Lena Johannson ist eine erfahrene Schriftstellerin, die weiß, wie man einen Stoff einleitet. Mit dem Prolog zu Die Malerin des Nordlichtes übertrifft sie sich. Am Strand eines norwegischen Fjordes lässt sie Licht entstehen, wie auch den Geruch des Wassers, die Rufe der Seevögel, das Murmeln der Wellen. Das sind poetische Momente.
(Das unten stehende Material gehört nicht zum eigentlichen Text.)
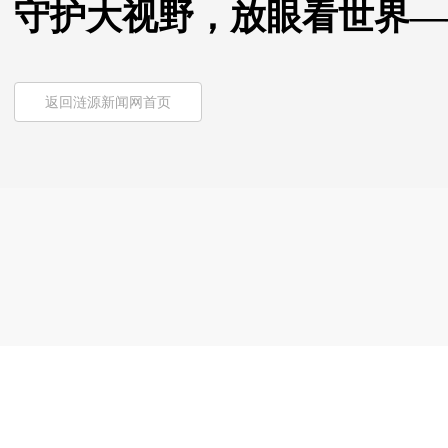
守护大视野，放眼看世界—
返回涟源新闻网首页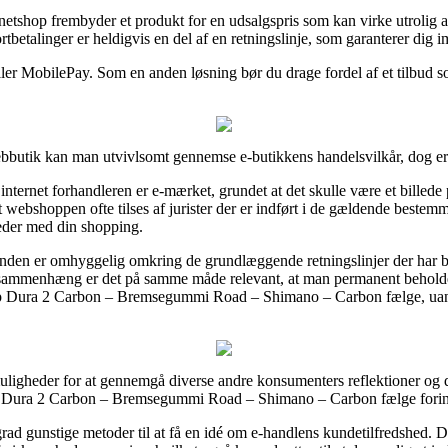
netshop frembyder et produkt for en udsalgspris som kan virke utrolig at
betalinger er heldigvis en del af en retningslinje, som garanterer dig i
ller MobilePay. Som en anden løsning bør du drage fordel af et tilbud so
butik kan man utvivlsomt gennemse e-butikkens handelsvilkår, dog er d
internet forhandleren er e-mærket, grundet at det skulle være et billede 
et webshoppen ofte tilses af jurister der er indført i de gældende bestemm
heder med din shopping.
kunden er omhyggelig omkring de grundlæggende retningslinjer der har b
den sammenhæng er det på samme måde relevant, at man permanent beholde
op Dura 2 Carbon – Bremsegummi Road – Shimano – Carbon fælge, uanset
ligheder for at gennemgå diverse andre konsumenters reflektioner og d
op Dura 2 Carbon – Bremsegummi Road – Shimano – Carbon fælge forin
grad gunstige metoder til at få en idé om e-handlens kundetilfredshed. D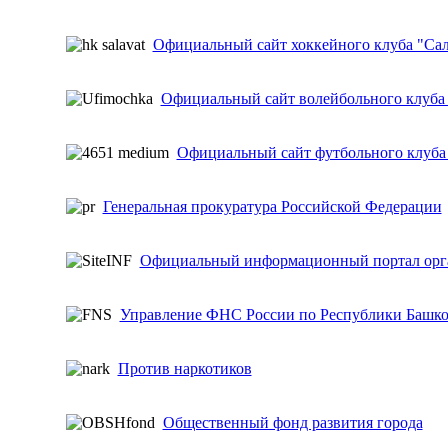
Официальный сайт хоккейного клуба "Са
Официальный сайт волейбольного клуба
Официальный сайт футбольного клуба
Генеральная прокуратура Российской Федерации
Официальный информационный портал орга
Управление ФНС России по Республики Башко
Против наркотиков
Общественный фонд развития города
So sensibilisiert liest man genauer, nimmt auch das besondere wahr. 

Es geht dann los in Kristiania, 1922. Die norwegische Malerin Signe Munch ist 38 Jahre alt und geschieden und widmet sich jetzt ganz ihrer Malerei.
Signe ist entfernt mit Edvard Munch verwandt, trifft auch den Literaturnobelpreisträger Knut Hamsun und kennt den Sohn des Malers Paul Gauguin.

Im Buch werden ihr Leben und Schicksal nachgezeichnet und in einen interessanten Plot gesetzt. Der warmherzige Erzählton der Autorin ist genau passend. In Form eines Romans gelingt es besser, die Malerin zu portraitieren als mit einer Biographie. Aufbau unterstützt die Stimmung noch durch ein farblich und motivisch ansprechendes Cover.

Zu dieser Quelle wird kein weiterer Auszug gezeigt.